Changing The Scope … about DSM (5)
Poster A9, Monday, October 8, 11:30 am - 1:00 pm, Essex Ballroom
Marc Calmeyn1, Dorien Nieman2; 1Psychiatrist Psychiatric Centre Olv Bruges, 2Associate Professor Academic Medical Center Department of Psychiatry Amsterdam
Worldwide the DSM is used as a basis for morbidity statistics; reimbursement systems; intervention decision support in health care, education and welfare contexts; design of research; communication and teaching about mental health problems. The Superior Health Council of Belgium advise the Belgian government. It has installed a multidisciplinary expert committee to make a report on the problematic side of the use the DSM (5) in mental health care and possible alternatives. The expert committee consists of psychiatrists, psychologists, philosophers, sociologists and an expert by experience. This evaluation at government level is the first to be presented in the international professional community. The expert committee concludes that there are many epistemological concerns with classification in psychiatry, which are related to debates about their ‘natural kindness’ i.e. it is questionable that there are kinds of mental disorders much in the same way as there are kinds of chemical substances or species of animals.
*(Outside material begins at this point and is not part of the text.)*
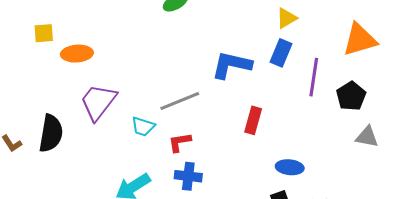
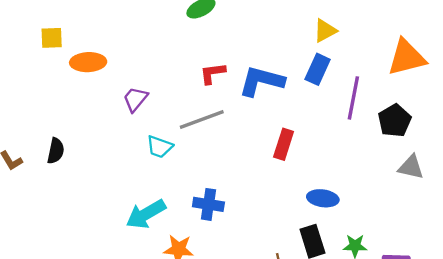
purple trapezoid: (98, 102) -> (135, 99), moved, size x0.6
black semicircle: (51, 133) -> (56, 151), size x0.6
red L-shape: (180, 142) -> (213, 73), moved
On the clinical level, societal and medical ideas about health and healthcare are changing. Health is not only composed of bio-psychosocial components, but also has an existential dimension: mental health problems challenge people’s self-experience as well as their social position, which is often seriously hampered. The expert report committee describes new developments namely the recovery movement, clinical staging and diagnosis by means of clinical case formulations. All this is an appeal for changing the scope about psychosis, psychiatric classification, its epistemological fundaments and clinical use.